Re: OpenCL and AMD GPUs

From: Axel Kohlmeyer (
Date: Wed Nov 23 2011 - 05:07:52 CST

On Tue, Nov 22, 2011 at 11:04 PM, Aron Broom <> wrote:
> I'd like to present an idea for a future feature for NAMD, support for
> OpenCL.  I think this is already being considered to some extent, but I want
> to really show the full value of this.
> My understanding is that at the moment GPU acceleration of non-bonded force
> calculations only takes place using CUDA, and that in general this means
> nVidia GPU cards.  I searched through the mailing list archives and couldn't
> find much discussion on this topic, although there was a post from VMD
> developer John Stone
> (
> suggesting that OpenCL needs to mature a bit more before it will be standard
> between devices and easily implemented.  I'd like to make an argument for
> why it might be extremely worthwhile to get it working soon.


to get something implemented "soon" in a scientific software package,
you have basically two options: do it yourself, get the money to
hire somebody to do it. there is a severe limit of people capable
(and willing) to do this kind of work and unless somebody gets paid
for doing something, there are very limited chances to implement
something that already exists in some other shape or form
regardless how much sense it makes to redo it.

> I've been recently running NAMD 2.8 on some nVidia M2070 boxes.  The
> objective thus far has been free energy determination using various
> methods.  At the moment, using an intel xeon 6-core CPU, I get 0.65 ns/day
> for a 100k atom system using PME and an electrostatic cutoff of 14 angstroms
> with a timestep of 1fs and rigid waters (making all bonds rigid and using
> SHAKE or RATTLE does not offer a real improvement in my case).  Adding in 2

why no improvement. with SHAKE+RATTLE you should be able to run with
a 2fs time step. that is a serious improvement in my book.

> nVidia M2070s to that mix increases performance to 2.54 ns/day, a 4-fold
> improvement (1.94 ns/day with 1 M2070).  This is quite nice, but the cost of
> an M2070 or the newer M2090 is ~$3000.

yes. using tesla cards in these cases is a serious waste of money,
unless you have to run a *lot* of them and the better management
features and quality control help you cut down on human cost.

> Now, the consumer graphics cards that are based on the same Fermi chip (i.e.
> nVidia GTX 580) have the same number of processor cores and should be just
> as fast as the M2090, but only cost ~$500.  Of course these consumer cards

they are _faster_ since their GPUs have higher clocks and faster memory.

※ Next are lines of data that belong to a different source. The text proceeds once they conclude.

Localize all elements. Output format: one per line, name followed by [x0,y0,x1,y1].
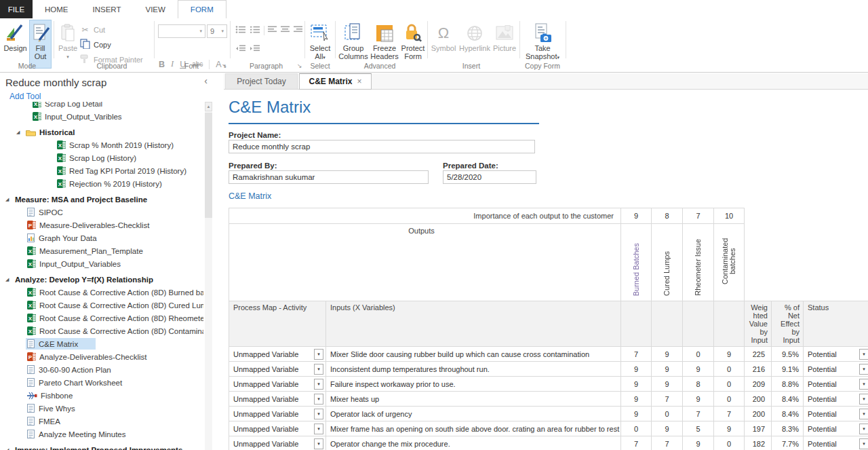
font-dialog-launcher-icon[interactable]: ↘ [222,62,227,69]
dropdown-button[interactable]: ▾ [314,394,323,405]
score-cell-2[interactable]: 9 [652,421,683,436]
scrollbar-up-arrow-icon[interactable]: ▲ [205,102,212,111]
score-cell-1[interactable]: 0 [621,421,652,436]
tree-item-30-60-90-action-plan[interactable]: 30-60-90 Action Plan [0,363,203,376]
importance-value-4[interactable]: 10 [714,208,745,224]
align-right-button[interactable] [294,25,303,35]
paragraph-dialog-launcher-icon[interactable]: ↘ [297,62,302,69]
tree-group-analyze-develop-y-f-x-relationship[interactable]: ◢Analyze: Develop Y=f(X) Relationship [0,273,203,286]
tree-item-scrap-month-2019-history[interactable]: XScrap % Month 2019 (History) [0,138,203,151]
input-variable-cell[interactable]: Mixer Slide door causing rubber build up… [326,347,621,362]
numbered-list-button[interactable] [250,25,260,35]
tree-item-rejection-2019-history[interactable]: XRejection % 2019 (History) [0,177,203,190]
tree-item-scrap-log-history[interactable]: XScrap Log (History) [0,151,203,164]
input-variable-cell[interactable]: Inconsistent dump temperatures throughou… [326,362,621,377]
tree-item-pareto-chart-worksheet[interactable]: Pareto Chart Worksheet [0,376,203,389]
status-dropdown[interactable]: Potential▾ [804,362,868,377]
status-dropdown[interactable]: Potential▾ [804,392,868,407]
score-cell-3[interactable]: 5 [683,421,714,436]
process-map-dropdown[interactable]: Unmapped Variable▾ [229,392,326,407]
dropdown-button[interactable]: ▾ [859,424,868,434]
tree-item-graph-your-data[interactable]: Graph Your Data [0,231,203,244]
output-header-rheometer-issue[interactable]: Rheometer Issue [683,224,714,301]
font-size-select[interactable]: 9 ▾ [207,24,227,38]
tab-home[interactable]: HOME [33,0,81,18]
score-cell-3[interactable]: 9 [683,362,714,377]
score-cell-4[interactable]: 0 [714,362,745,377]
score-cell-2[interactable]: 7 [652,436,683,450]
score-cell-1[interactable]: 9 [621,392,652,407]
process-map-dropdown[interactable]: Unmapped Variable▾ [229,347,326,362]
importance-value-2[interactable]: 8 [652,208,683,224]
score-cell-4[interactable]: 0 [714,436,745,450]
score-cell-2[interactable]: 9 [652,377,683,392]
score-cell-3[interactable]: 8 [683,377,714,392]
input-variable-cell[interactable]: Mixer frame has an opening on south side… [326,421,621,436]
tree-group-measure-msa-and-project-baseline[interactable]: ◢Measure: MSA and Project Baseline [0,193,203,206]
process-map-dropdown[interactable]: Unmapped Variable▾ [229,407,326,421]
close-tab-icon[interactable]: × [357,77,362,86]
score-cell-2[interactable]: 9 [652,347,683,362]
add-tool-link[interactable]: Add Tool [9,92,41,101]
status-dropdown[interactable]: Potential▾ [804,347,868,362]
status-dropdown[interactable]: Potential▾ [804,407,868,421]
tree-item-sipoc[interactable]: SIPOC [0,206,203,219]
tree-item-analyze-deliverables-checklist[interactable]: PAnalyze-Deliverables-Checklist [0,350,203,363]
dropdown-button[interactable]: ▾ [859,409,868,419]
tab-project-today[interactable]: Project Today [225,73,298,89]
score-cell-2[interactable]: 7 [652,392,683,407]
importance-value-3[interactable]: 7 [683,208,714,224]
tree-item-c-e-matrix[interactable]: C&E Matrix [0,337,203,350]
dropdown-button[interactable]: ▾ [859,364,868,375]
tab-ce-matrix[interactable]: C&E Matrix × [299,73,372,90]
input-variable-cell[interactable]: Operator lack of urgency [326,407,621,421]
tab-insert[interactable]: INSERT [81,0,134,18]
score-cell-4[interactable]: 9 [714,421,745,436]
score-cell-1[interactable]: 9 [621,377,652,392]
tree-item-five-whys[interactable]: Five Whys [0,402,203,415]
score-cell-4[interactable]: 7 [714,407,745,421]
tree-item-root-cause-corrective-action-8d-cured-lump[interactable]: XRoot Cause & Corrective Action (8D) Cur… [0,299,203,312]
tree-group-improve-implement-proposed-improvements[interactable]: ◢Improve: Implement Proposed Improvement… [0,443,203,450]
tree-item-scrap-log-detail[interactable]: XScrap Log Detail [0,102,203,110]
file-tab[interactable]: FILE [0,0,33,18]
align-left-button[interactable] [268,25,277,35]
tree-item-input-output-variables[interactable]: XInput_Output_Variables [0,257,203,270]
score-cell-3[interactable]: 9 [683,436,714,450]
tab-view[interactable]: VIEW [133,0,177,18]
input-variable-cell[interactable]: Operator change the mix procedure. [326,436,621,450]
sidebar-collapse-icon[interactable]: ‹ [204,75,208,86]
cut-button[interactable]: ✂ Cut [79,23,105,37]
project-name-input[interactable] [229,140,535,153]
prepared-date-input[interactable] [443,170,536,184]
tree-item-root-cause-corrective-action-8d-contaminat[interactable]: XRoot Cause & Corrective Action (8D) Con… [0,324,203,337]
dropdown-button[interactable]: ▾ [314,409,323,419]
align-center-button[interactable] [281,25,290,35]
score-cell-1[interactable]: 7 [621,436,652,450]
dropdown-button[interactable]: ▾ [314,424,323,434]
status-dropdown[interactable]: Potential▾ [804,421,868,436]
score-cell-2[interactable]: 9 [652,362,683,377]
tree-item-fmea[interactable]: FMEA [0,415,203,428]
output-header-cured-lumps[interactable]: Cured Lumps [652,224,683,301]
ce-matrix-section-link[interactable]: C&E Matrix [229,191,271,201]
process-map-dropdown[interactable]: Unmapped Variable▾ [229,436,326,450]
dropdown-button[interactable]: ▾ [859,438,868,449]
input-variable-cell[interactable]: Failure inspect workaway prior to use. [326,377,621,392]
status-dropdown[interactable]: Potential▾ [804,436,868,450]
status-dropdown[interactable]: Potential▾ [804,377,868,392]
increase-indent-button[interactable] [250,44,260,54]
prepared-by-input[interactable] [229,170,429,184]
dropdown-button[interactable]: ▾ [314,438,323,449]
tree-group-historical[interactable]: ◢Historical [0,126,203,138]
copy-button[interactable]: Copy [79,38,111,52]
expander-icon[interactable]: ◢ [5,197,11,202]
dropdown-button[interactable]: ▾ [314,364,323,375]
expander-icon[interactable]: ◢ [16,130,22,135]
tree-item-analyze-meeting-minutes[interactable]: Analyze Meeting Minutes [0,428,203,440]
score-cell-3[interactable]: 7 [683,407,714,421]
dropdown-button[interactable]: ▾ [314,349,323,360]
bullet-list-button[interactable] [235,25,246,35]
expander-icon[interactable]: ◢ [5,447,11,450]
dropdown-button[interactable]: ▾ [859,379,868,390]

> work fine with NAMD as they are fully CUDA supported, but there are 3
> problems, 2 of which are minor, while the 3rd is catastrophic.  The first is
> that the memory available on a GTX 580 is 1.5 GB compared with 6 GB on the
> M2090.  This doesn't actually matter that much for a large portion of NAMD
> tasks.  For instance my 100k system (which I think is about middle for
> system sizes these days) uses less than 1GB of memory on the GPU.  The

actually, there are 3GB versions of GTX 580s and the extra memory
not that much more expensive.

> second problem is the lack of error correcting code (ECC) on the GTXs.  I'm
> going to contend that for NAMD this actually isn't that critical.  NAMD uses

yes. classical MD is a "conservative method", small random errors will
push you into a different but equivalent state out of very many and your
sampling will be equivalent. also, using tools like cuda_memtest, you can
do a pretty decent and automated sanity check before launching a GPU
job in data center conditions.

> double precision floating point values in order to avoid accumulating errors
> from rounding and this is quite critical for getting the right answer from a
> long MD simulation.  By contrast a flipped bit in memory will cause a
> singular error in the simulation (resulting in an incorrect velocity most
> likely), which, thanks to thermostats will be attenuated as the simulation
> progresses rather than being built upon (but you could argue against me
> here), and since we generally want to do the final production simulations in
> replicate, it matters even less.  The last problem, the real one, is that
> nVidia, realizing that we might not want to spend 6 times the price just for
> the extra memory and ECC, has artificially reduced the double precision
> floating point performance of the consumer cards, from being 1/2 of the
> single precision value in the M20xx series, to 1/8 in the GTX cards
> (  This means that
> these cards are practically useless for NAMD (thereby forcing high powered
> computing initiatives to purchase M20xx cards).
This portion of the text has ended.